Task directions:
Copy, from the listing, every line in which the string "Willow" is present.

Source data:
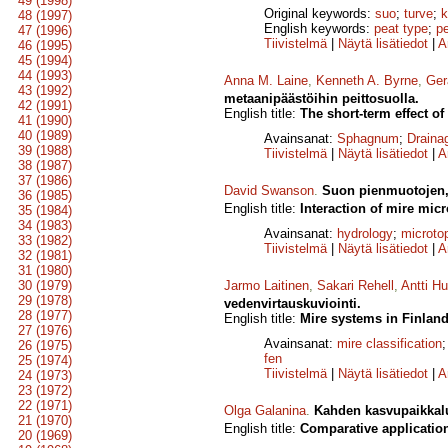
49 (1998)
Original keywords:
suo
;
turve
;
k
48 (1997)
English keywords:
peat type
;
p
47 (1996)
Tiivistelmä
|
Näytä lisätiedot
|
A
46 (1995)
45 (1994)
44 (1993)
Anna M. Laine
,
Kenneth A. Byrne
,
Ger
43 (1992)
metaanipäästöihin peittosuolla.
42 (1991)
English title:
The short-term effect of
41 (1990)
40 (1989)
Avainsanat:
Sphagnum
;
Draina
39 (1988)
Tiivistelmä
|
Näytä lisätiedot
|
A
38 (1987)
37 (1986)
David Swanson
.
Suon pienmuotojen, 
36 (1985)
English title:
Interaction of mire mic
35 (1984)
34 (1983)
Avainsanat:
hydrology
;
microto
33 (1982)
Tiivistelmä
|
Näytä lisätiedot
|
A
32 (1981)
31 (1980)
30 (1979)
Jarmo Laitinen
,
Sakari Rehell
,
Antti H
29 (1978)
vedenvirtauskuviointi.
28 (1977)
English title:
Mire systems in Finland 
27 (1976)
Avainsanat:
mire classification
26 (1975)
fen
25 (1974)
Tiivistelmä
|
Näytä lisätiedot
|
A
24 (1973)
23 (1972)
22 (1971)
Olga Galanina
.
Kahden kasvupaikkalu
21 (1970)
English title:
Comparative application
20 (1969)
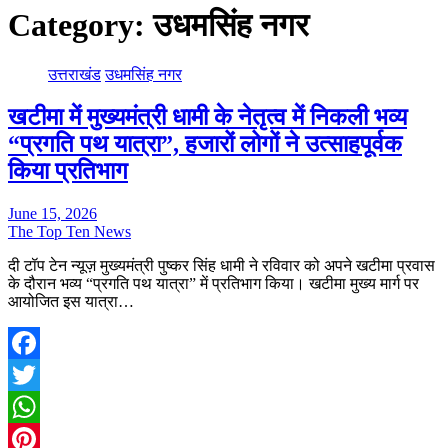
Category:
उधमसिंह नगर
उत्तराखंड
उधमसिंह नगर
खटीमा में मुख्यमंत्री धामी के नेतृत्व में निकली भव्य
“प्रगति पथ यात्रा”, हजारों लोगों ने उत्साहपूर्वक
किया प्रतिभाग
June 15, 2026
The Top Ten News
दी टॉप टेन न्यूज़ मुख्यमंत्री पुष्कर सिंह धामी ने रविवार को अपने खटीमा प्रवास
के दौरान भव्य “प्रगति पथ यात्रा” में प्रतिभाग किया। खटीमा मुख्य मार्ग पर
आयोजित इस यात्रा…
Facebook
Twitter
WhatsApp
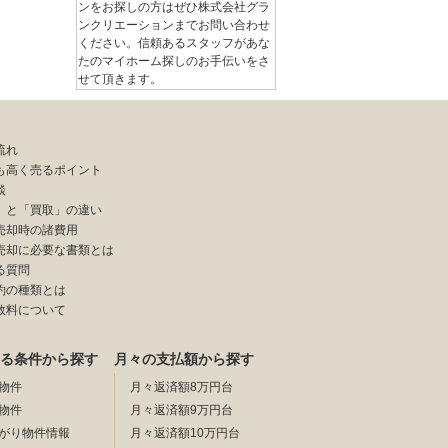
ンをお探しの方はぜひ株式会社グラ
ンクリエーションまでお問い合わせ
ください。信頼あるスタッフがあな
たのマイホーム探しのお手伝いをさ
せて頂きます。
流れ
も高く売るポイント
談
」と「買取」の違い
売却時の諸費用
売却に必要な書類とは
る質問
約の種類とは
数料について
る条件から探す
月々の支払額から探す
物件
月々返済額8万円台
物件
月々返済額9万円台
がり物件情報
月々返済額10万円台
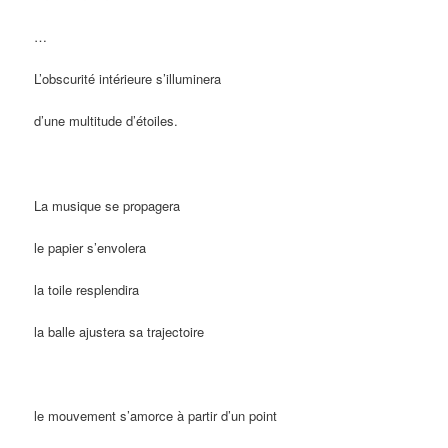
…
L’obscurité intérieure s’illuminera
d’une multitude d’étoiles.
La musique se propagera
le papier s’envolera
la toile resplendira
la balle ajustera sa trajectoire
le mouvement s’amorce à partir d’un point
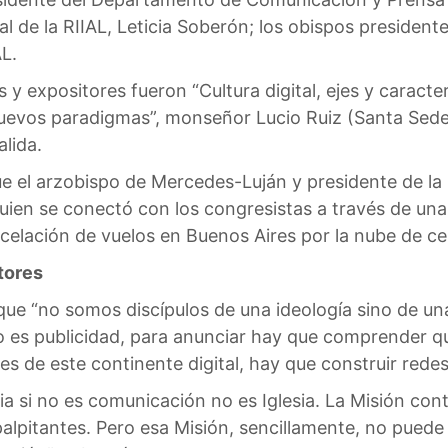
l de la RIIAL, Leticia Soberón; los obispos presiden
L.
s y expositores fueron “Cultura digital, ejes y caracte
uevos paradigmas”, monseñor Lucio Ruiz (Santa Sede)
lida.
fue el arzobispo de Mercedes-Luján y presidente de 
uien se conectó con los congresistas a través de un
cancelación de vuelos en Buenos Aires por la nube de c
tores
que “no somos discípulos de una ideología sino de una
 es publicidad, para anunciar hay que comprender q
es de este continente digital, hay que construir redes 
sia si no es comunicación no es Iglesia. La Misión co
palpitantes. Pero esa Misión, sencillamente, no puede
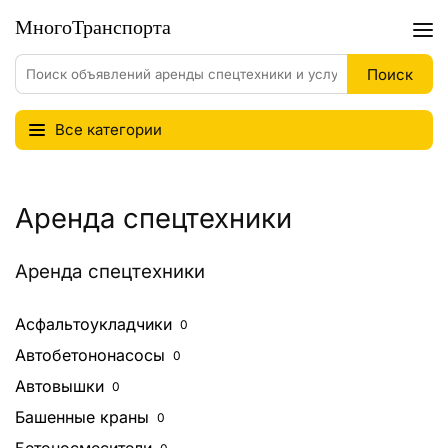
Все категории
Аренда спецтехники
Аренда спецтехники
Асфальтоукладчики
0
Автобетононасосы
0
Автовышки
0
Башенные краны
0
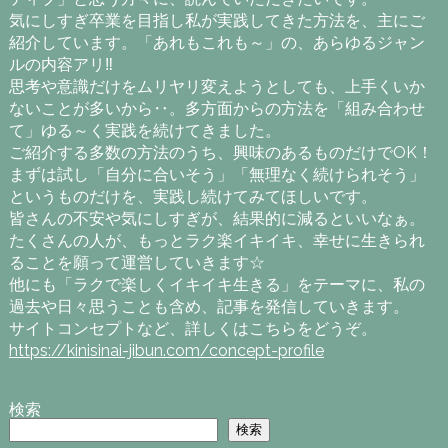
気にしすぎ卒業を目指し私が実践してきた方法を、主にご
紹介しています。「あれもこれも～」の、あらゆるジャン
ルの内容アリ‼
思考や意識だけをムリヤリ変えようとしても、上手くいか
ないことが多いから‥。多方面からの方法を「組み合わせ
て」ゆる～く実践を続けてきました。
ご紹介する多数の方法のうち、興味のあるものだけでOK！
まずは試し「自分に合いそう」「無理なく続けられそう」
というものだけを、実践し続けてみてほしいです。
皆さんの不安や気にしすぎが、結果的に減るといいなぁ。
たくさんの人が、もっとラク楽イキイキ、幸せに生きられ
ることを願って運営していきます☆
他にも「ラクで楽しくイキイキ生きる」をテーマに、私の
過去や日々思うことも含め、記事を発信していきます。
サイトコンセプトなど、詳しくはこちらをどうぞ。
https://kinisinai-jibun.com/concept-profile
検索
検索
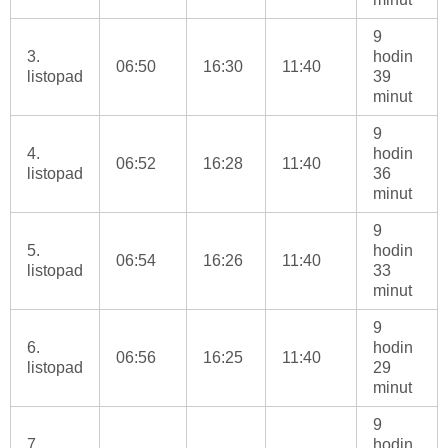
9
3.
hodin
06:50
16:30
11:40
listopad
39
minut
9
4.
hodin
06:52
16:28
11:40
listopad
36
minut
9
5.
hodin
06:54
16:26
11:40
listopad
33
minut
9
6.
hodin
06:56
16:25
11:40
listopad
29
minut
9
7.
hodin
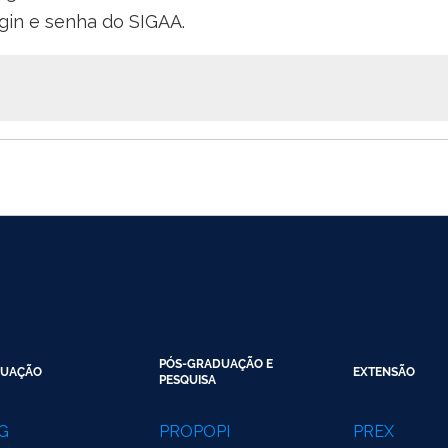
ogin e senha do SIGAA.
PÓS-GRADUAÇÃO E
UAÇÃO
EXTENSÃO
PESQUISA
G
PROPOPI
PREX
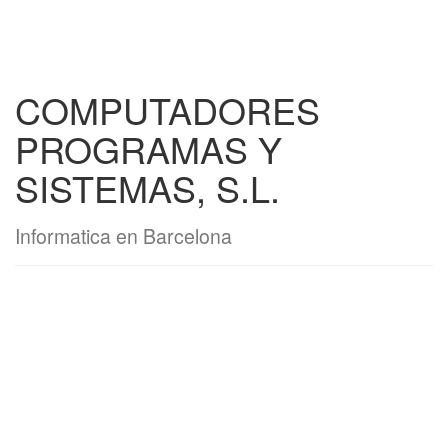
COMPUTADORES
PROGRAMAS Y
SISTEMAS, S.L.
Informatica en Barcelona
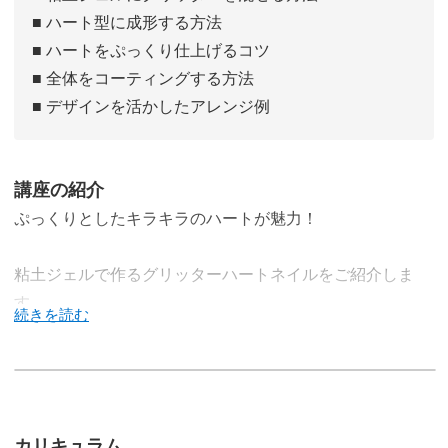
■ ハート型に成形する方法
■ ハートをぷっくり仕上げるコツ
■ 全体をコーティングする方法
■ デザインを活かしたアレンジ例
講座の紹介
ぷっくりとしたキラキラのハートが魅力！
粘土ジェルで作るグリッターハートネイルをご紹介しま
す。
ハートのモチーフはそれだけでも存在感がありますが、キ
ラキラとの相乗効果は抜群♪
カリキュラム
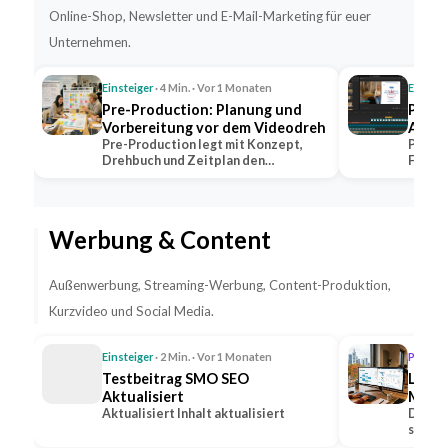
Online-Shop, Newsletter und E-Mail-Marketing für euer
Unternehmen.
Einsteiger
· 4 Min. · Vor 1 Monaten
Einstei
Pre-Production: Planung und
Post-
Vorbereitung vor dem Videodreh
Aufga
Pre-Production legt mit Konzept,
Post-P
Drehbuch und Zeitplan den
Farbko
Grundstein jeder…
dem V
Werbung & Content
Außenwerbung, Streaming-Werbung, Content-Produktion,
Kurzvideo und Social Media.
Einsteiger
· 2 Min. · Vor 1 Monaten
Profi
· 1
Testbeitrag SMO SEO
Lead-
Aktualisiert
Medie
Aktualisiert Inhalt aktualisiert
Steig
Die Ge
sozial
Anfr
Option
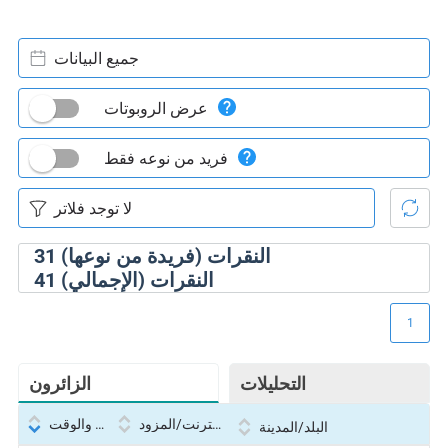
جميع البيانات
عرض الروبوتات
فريد من نوعه فقط
النقرات (فريدة من نوعها)
31
النقرات (الإجمالي)
41
1
التحليلات
الزائرون
بروتوكول الإنترنت/المزود
التاريخ والوقت
البلد/المدينة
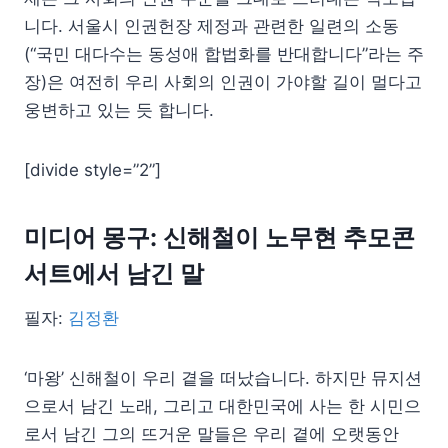
니다. 서울시 인권헌장 제정과 관련한 일련의 소동
(“국민 대다수는 동성애 합법화를 반대합니다”라는 주
장)은 여전히 우리 사회의 인권이 가야할 길이 멀다고
웅변하고 있는 듯 합니다.
[divide style=”2”]
미디어 몽구: 신해철이 노무현 추모콘
서트에서 남긴 말
필자:
김정환
‘마왕’ 신해철이 우리 곁을 떠났습니다. 하지만 뮤지션
으로서 남긴 노래, 그리고 대한민국에 사는 한 시민으
로서 남긴 그의 뜨거운 말들은 우리 곁에 오랫동안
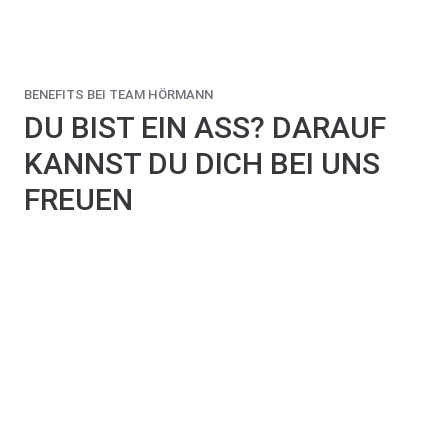
BENEFITS BEI TEAM HÖRMANN
DU BIST EIN ASS? DARAUF
KANNST DU DICH BEI UNS
FREUEN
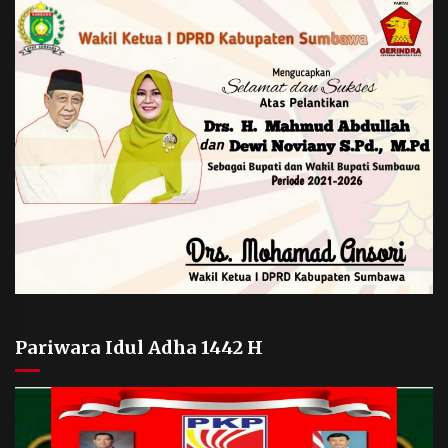
Pariwara Idul Adha 1442 H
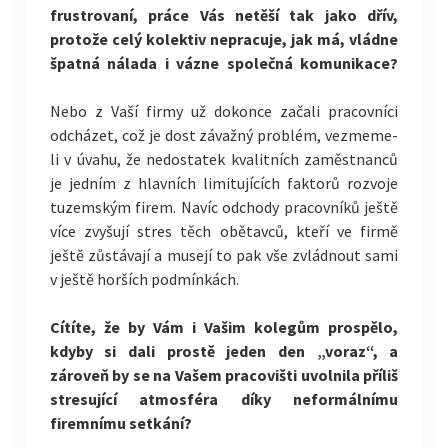
frustrovaní, práce Vás netěší tak jako dřív,
protože celý kolektiv nepracuje, jak má, vládne
špatná nálada i vázne
společná komunikace?
Nebo z Vaší firmy už dokonce začali pracovníci
odcházet, což je dost závažný problém, vezmeme-
li v úvahu, že nedostatek kvalitních zaměstnanců
je jedním z hlavních limitujících faktorů rozvoje
tuzemským firem. Navíc odchody pracovníků ještě
více zvyšují stres těch obětavců, kteří ve firmě
ještě zůstávají a musejí to pak vše zvládnout sami
v ještě horších podmínkách.
Cítíte, že by Vám i Vašim kolegům prospělo,
kdyby si dali prostě jeden den „voraz“, a
zároveň by se na Vašem pracovišti uvolnila příliš
stresující atmosféra díky neformálnímu
firemnímu setkání?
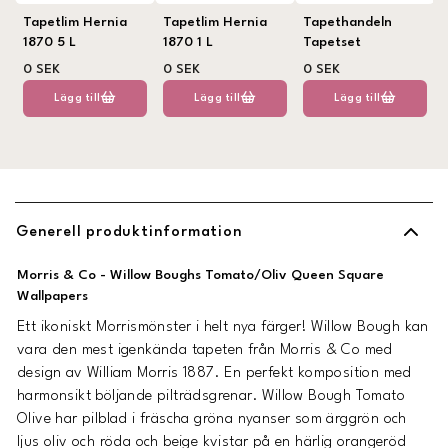
Tapetlim Hernia
Tapetlim Hernia
Tapethandeln
1870 5 L
1870 1 L
Tapetset
0 SEK
0 SEK
0 SEK
Lägg till
Lägg till
Lägg till
Generell produktinformation
Morris & Co - Willow Boughs Tomato/Oliv Queen Square
Wallpapers
Ett ikoniskt Morrismönster i helt nya färger! Willow Bough kan
vara den mest igenkända tapeten från Morris & Co med
design av William Morris 1887. En perfekt komposition med
harmonsikt böljande pilträdsgrenar. Willow Bough Tomato
Olive har pilblad i fräscha gröna nyanser som ärggrön och
ljus oliv och röda och beige kvistar på en härlig orangeröd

The answer:
Morris & Co - Willow Boughs Tomato/Oliv Queen Square
Ett ikoniskt Morrismönster i helt nya färger! Willow Bough kan
harmonsikt böljande pilträdsgrenar. Willow Bough Tomato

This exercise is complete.